Western
culture has infected us with many false models of nature’s
workings and the nature of reality such as the “survival of the
fittest” model. The outbreak of this mental disease occurred with
the 18th century cultural movement of intellectuals that
is called the Enlightenment Period or the Age of Reason. Race and
racism based on skin color took root, for example, during this same
time period and was based on and intertwined with other
incorrect understandings. Much of more ancient human wisdom
both from European sources and non-European sources was discarded
during this period. Some was discarded because it was already buried
deep and hidden from public knowledge in the controlling institutions
of the time: imperialist regimes and oppressive Christian religious
hierarchies.
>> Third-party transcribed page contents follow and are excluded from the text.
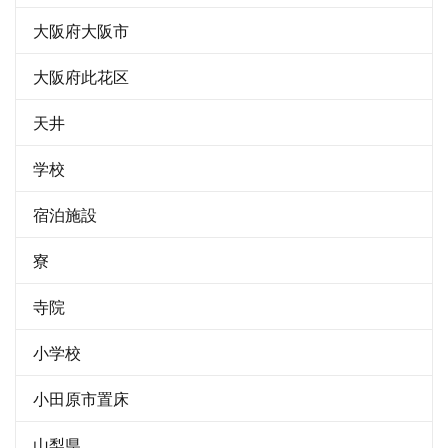
大阪府大阪市
大阪府此花区
天井
学校
宿泊施設
寮
寺院
小学校
小田原市置床
山梨県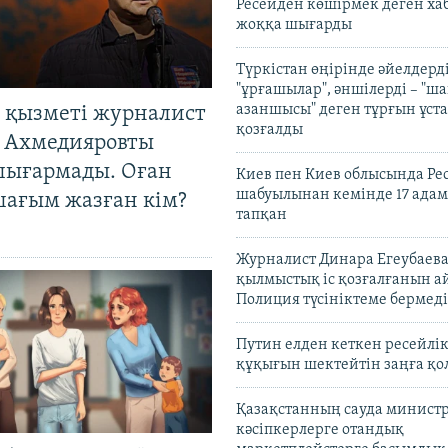
Ресейден көшірмек деген ха
жоққа шығарды
Түркістан өңірінде әйелдерді
"ұрғашылар", әншілерді – "
азаншысы" деген тұрғын ұста
 қызметі журналист
қозғалды
 Ахмедияровты
шығармады. Оған
Киев пен Киев облысында Рес
шабуылынан кемінде 17 адам
шағым жазған кім?
тапқан
Журналист Динара Егеубаева
қылмыстық іс қозғалғанын а
Полиция түсініктеме бермеді
Путин елден кеткен ресейлі
құқығын шектейтін заңға қо
Қазақстанның сауда министр
кәсіпкерлерге отандық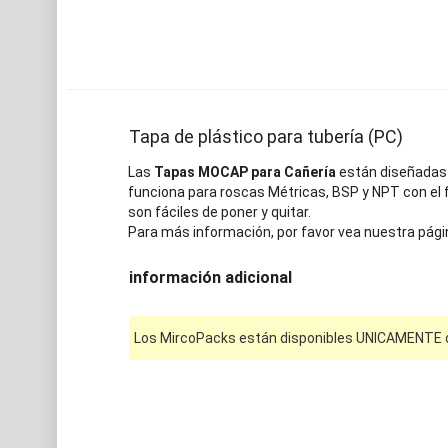
Tapa de plástico para tubería (PC)
Las
Tapas MOCAP para Cañería
están diseñadas p
funciona para roscas Métricas, BSP y NPT con el f
son fáciles de poner y quitar.
Para más información, por favor vea nuestra pági
información adicional
Los MircoPacks están disponibles UNICAMENTE on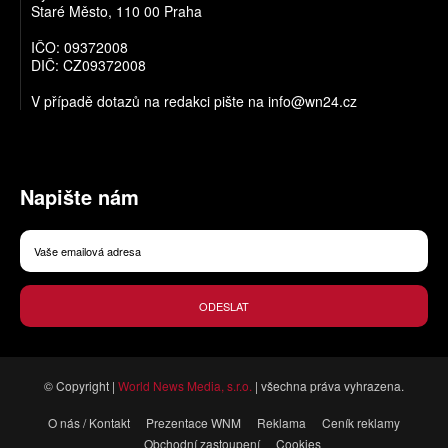
Staré Město, 110 00 Praha
IČO: 09372008
DIČ: CZ09372008
V případě dotazů na redakci pište na
info@wn24.cz
Napište nám
ODESLAT
© Copyright |
World News Media, s.r.o.
| všechna práva vyhrazena.
O nás / Kontakt
Prezentace WNM
Reklama
Ceník reklamy
Obchodní zastoupení
Cookies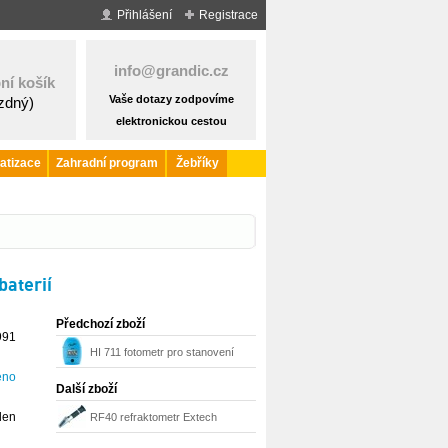
Přihlášení
Registrace
info@grandic.cz
ní košík
Vaše dotazy zodpovíme
ázdný)
elektronickou cestou
atizace
Zahradní program
Žebříky
baterií
Předchozí zboží
991
HI 711 fotometr pro stanovení
eno
celkového chlóru Hanna
Další zboží
Instruments
den
RF40 refraktometr Extech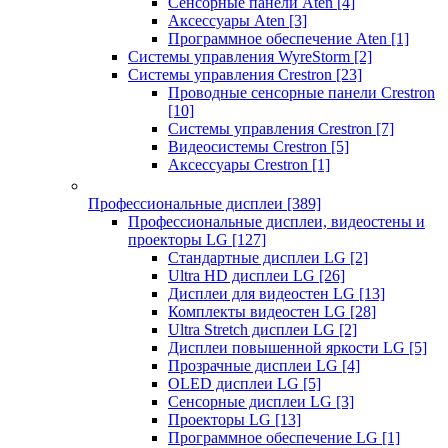
Сенсорные панели Aten
[4]
Аксессуары Aten
[3]
Программное обеспечение Aten
[1]
Системы управления WyreStorm
[2]
Системы управления Crestron
[23]
Проводные сенсорные панели Crestron
[10]
Системы управления Crestron
[7]
Видеосистемы Crestron
[5]
Аксессуары Crestron
[1]
Профессиональные дисплеи
[389]
Профессиональные дисплеи, видеостены и
проекторы LG
[127]
Стандартные дисплеи LG
[2]
Ultra HD дисплеи LG
[26]
Дисплеи для видеостен LG
[13]
Комплекты видеостен LG
[28]
Ultra Stretch дисплеи LG
[2]
Дисплеи повышенной яркости LG
[5]
Прозрачные дисплеи LG
[4]
OLED дисплеи LG
[5]
Сенсорные дисплеи LG
[3]
Проекторы LG
[13]
Программное обеспечение LG
[1]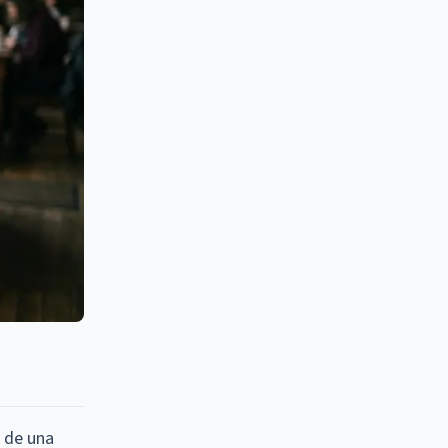
e de una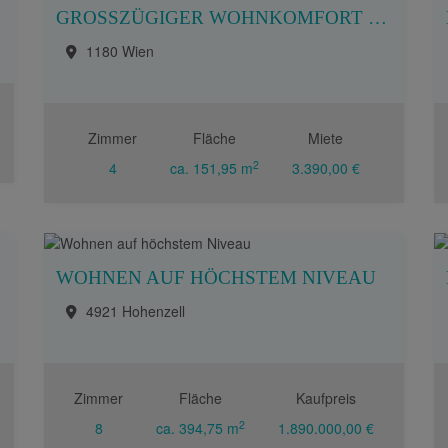
GROSSZÜGIGER WOHNKOMFORT MIT TERRASSEN IN TOPLAGE DES 18. BEZIRKS
1180 Wien
Zimmer
Fläche
Miete
2
4
ca. 151,95 m
3.390,00 €
WOHNEN AUF HÖCHSTEM NIVEAU
4921 Hohenzell
Zimmer
Fläche
Kaufpreis
2
8
ca. 394,75 m
1.890.000,00 €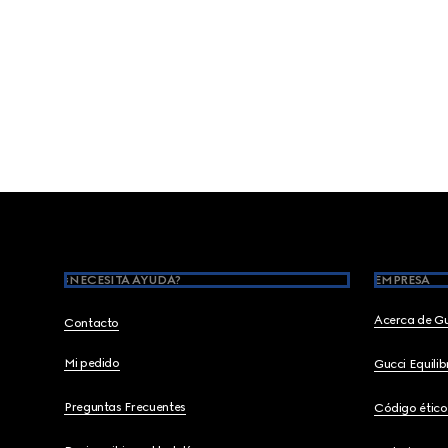
Footer
¿NECESITA AYUDA?
EMPRESA
Acerca de G
Contacto
Mi pedido
Gucci Equili
Preguntas Frecuentes
Código ético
Wisdom was also lost because this
indigenous-European-sourced knowledge was restricted to the eyes of a
few esoteric cult members. It was misinterpreted because of faulty
language translations. Because of cross cultural ineptitude, it was
frequently misunderstood. Yet, knowing this today, we continue to
function as if these false understandings, paradigms, and
misinterpretations have unassailable validity.
The people in this
country have returned to a junction where we can move toward an
evolutionary future with great harmonizing with nature and widely
practiced mutual caring.
The
“survival of the fittest” model is now starting to collapse. With
its collapse it is subtly undermining many of the most powerful
political, economic, and social systems in the West, including
capitalism. Cultural thinkers in the US are in crisis attempting to
hold their own in a rising tide of alternative perspectives from a
multicultural world. A huge irony is that science, the main product
of the Enlightenment Period, is also calling into question the
understandings that are at its root. However, take note that it is
not the alternative European vision that is Marxian socialism –
also founded with some of the same materialist deductive
reasoning of the 18th century – that is presenting this
significant challenge to these Western corporate imperialist
structures. The rhetorical socialist “boogey man” posited by Mitt
Romney, Rush Limbaugh, and that gang is an obviously false
distraction.
Those
few, lonely naysayers that assailed Enlightenment beliefs and those
cultures and peoples who held on to and refined their ancient wisdom
teachings are now being affirmed more and more by
science.
Jacques Barzun is one historian who termed science “a faith as
fanatical as any in history.” Such thinkers as Carolyn Merchant,
Theodor Adorno, and E. F. Schumacher posited that the so-called
scientific revolution shifted ‘natural’ science from a focus on
trying to understand nature or wisdom to a focus on manipulating
nature – using it to grab power – which led to the inevitable
manipulation of people as well. “Science’s focus on quantitative
measures has led to critiques that it is unable to recognize
important qualitative aspects of the world.” (Fritjof
Capra, Uncommon Wisdom,
p. 213)
Among
a number of other investigations in the US and around the world,
researchers at the University of California, Berkeley, are
challenging the long-held capitalist belief that human beings are
naturally wired to be selfish. In a wide range of studies,
social scientists are amassing a growing body of evidence to show
that we are evolved to be compassionate and collaborative in our
quest to survive and thrive. It is not about “the survival
of the fittest.” Dacher Keltner, a UC Berkeley psychologist and
author of Born to be Good: the Science of a Meaningful Life,
is building the case that humans are successful as a species
precisely because of our nurturing, altruistic and compassionate
traits. He calls it “survival of the kindest.” “Because
of our very vulnerable offspring, the fundamental task for human
survival and gene replication is to take care of others…Human
beings have survived as a species because we have evolved the
capacities to care for those in need and to cooperate.”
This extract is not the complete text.